If I were ever in a position to strike phrases from the English Language, the first one I’d strike would be, “Hold on, I need to take a selfie,” followed next by, “Where are my skinny jeans?” and the cringe inducing “Because we’ve always done it that way.” Somewhere on that list though, and probably more appropriate for this conversation, I’d also like to get rid of the phrase “At the risk of repeating myself…” I don’t think there is any risk at all in repeating yourself. It turns out that in today’s world of short attention spans and constant distractions, most likely no one was listening to you the first time anyway so it’s probably worth repeating.
Now I’m not saying you should repeat yourself over and over like my Uncle Dave after he’s had a bunch of his “special coffee” at a family reunion. In a training environment however, repetition is always a good thing. In fact, you can only benefit by reinforcing important points along the way. The more you work important points into the training, even when making different points later in the class, the better a trainee's retention will be.
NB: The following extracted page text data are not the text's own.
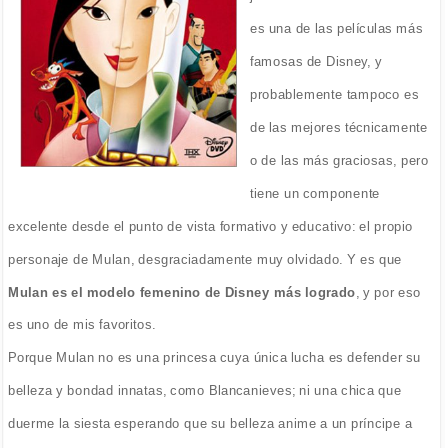
es una de las películas más
famosas de Disney, y
probablemente tampoco es
de las mejores técnicamente
o de las más graciosas, pero
tiene un componente
excelente desde el punto de vista formativo y educativo: el propio
personaje de Mulan, desgraciadamente muy olvidado. Y es que
Mulan es el modelo femenino de Disney más logrado
, y por eso
es uno de mis favoritos.
Porque Mulan no es una princesa cuya única lucha es defender su
belleza y bondad innatas, como Blancanieves; ni una chica que
duerme la siesta esperando que su belleza anime a un príncipe a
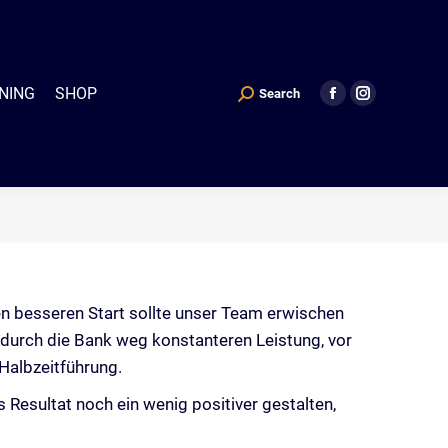
P
Search
Search:
Facebook
Instagram
NING
SHOP
Search
Search:
Facebook
Instagram
page
page
page
page
opens
opens
opens
opens
in
in
in
in
new
new
new
new
window
window
window
window
n besseren Start sollte unser Team erwischen
 durch die Bank weg konstanteren Leistung, vor
-Halbzeitführung.
 Resultat noch ein wenig positiver gestalten,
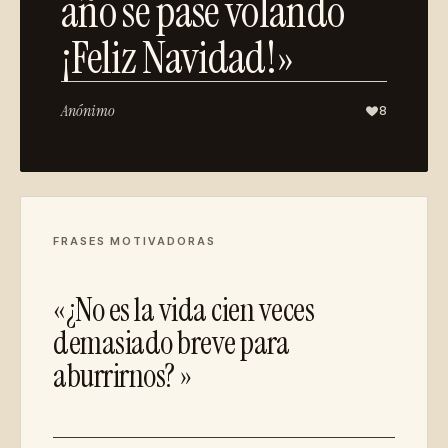
año se pase volando
¡Feliz Navidad!»
Anónimo
8
FRASES MOTIVADORAS
«¿No es la vida cien veces
demasiado breve para
aburrirnos? »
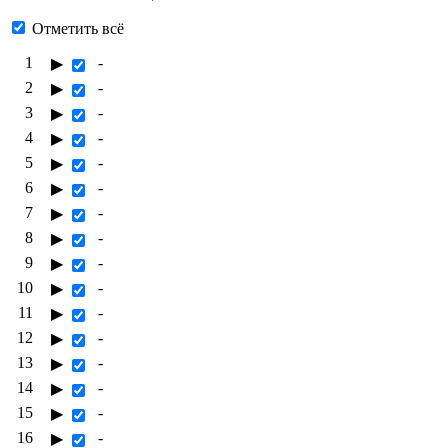
Отметить всё
1
-
▶
2
-
▶
3
-
▶
4
-
▶
5
-
▶
6
-
▶
7
-
▶
8
-
▶
9
-
▶
10
-
▶
11
-
▶
12
-
▶
13
-
▶
14
-
▶
15
-
▶
16
-
▶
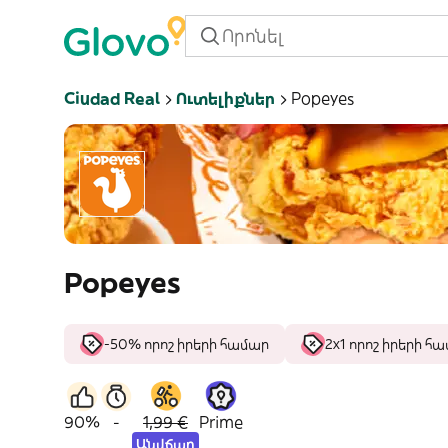
Ciudad Real
Ուտելիքներ
Popeyes
Popeyes
-50% որոշ իրերի համար
2x1 որոշ իրերի հ
90%
-
1,99 €
Prime
Անվճար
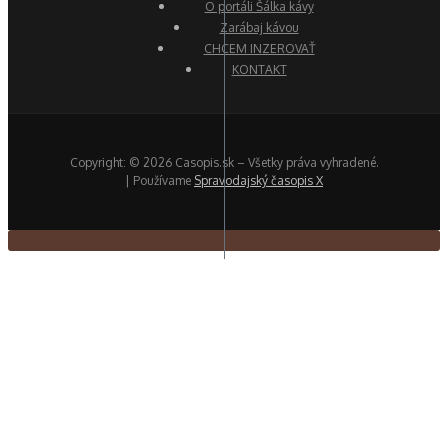
O portáli Šálka kávy
Zarábaj kávou
CHCEM INZEROVAŤ
KONTAKT
Copyright: © 2026 Casopis.sk – Všetky práva vyhradené.
| Používame
Spravodajský časopis X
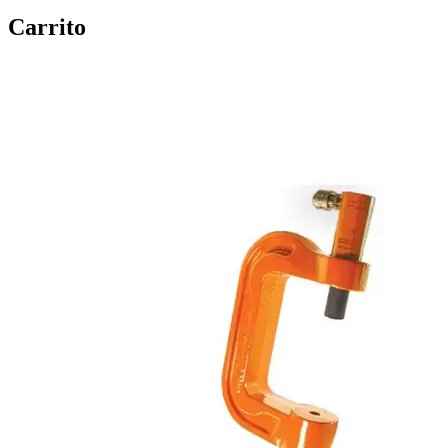
Carrito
When I was in the Air Force I was taking my coursework to be a crew chief on F-16’s, I remember wondering why the instructor kept mentioning the safety wire and how to always check the safety wire when working on parts of the plane. Over and over and over again this guy kept saying safety wire. I thought “If this dude mentions safety wire one more time I might go AWOL!” I stayed in class though because I like not going to jail and stuff. Then one day, several months later, I was changing out a fuel plug and in a hurry. I kept hearing his voice in my head so I just naturally did the safety wire like I was supposed to, and since he always preached to look around at the safety wire elsewhere, I did. I found not only a snapped safety wire but a bolt had sheered as well, making it likely that this part could break off and be very dangerous. Because my instructor’s voice was in my head from all the repetition, I did what I was supposed to do and helped avert a possible catastrophe. I’m not saying every training event is life or death, but some of it actually is, and if it’s important enough to be taught, it’s important enough to be repeated. Also, if it’s important enough to be taught, it’s important enough to be repeated. See what I did there?
The last point I’ll make on this is that repetition doesn’t just mean repeating things while in the training session. It means continuing to reinforce points even after the job has begun. I recently read somewhere that 75% of knowledge is lost within a week of learning it. Man, I wish I could remember where I read that! Utilize technology to reinforce training. Group texts, trivia when clocking in, social media, all of these things can be used to quiz, remind, reinforce, and reintroduce important points of your business' culture and/or processes.
Some of you old-schoolers will say “See, this is why we give them a training binder! They can go back in and look at it and keep studying.” Allow me to answer that for you with a resounding NOPE! That is NEVER, EVER, EVER (that’s two evers for those counting at home) going to happen. No matter how beautiful your page protected, Martha Stewart binder is from her Watercolor collection, they are never referring back to it. Please don’t take this personally. Being a person who creates training binders now is a lot like being a door to door encyclopedia salesman. They might be a good, even a great, master reference, but no one uses them anymore. If you’ve noticed, the one point I’ve made now in every entry of this series is that training binders suck! I’m sure everyone who has been reading these blogs (all 6 of you) now know that training binders suck. If you ask random readers how I feel about training binders they’ll say "Oh, yeah, he definitely thinks they suck." That’s the law of repetition, Baby! It works every time. Have a great day and make it count.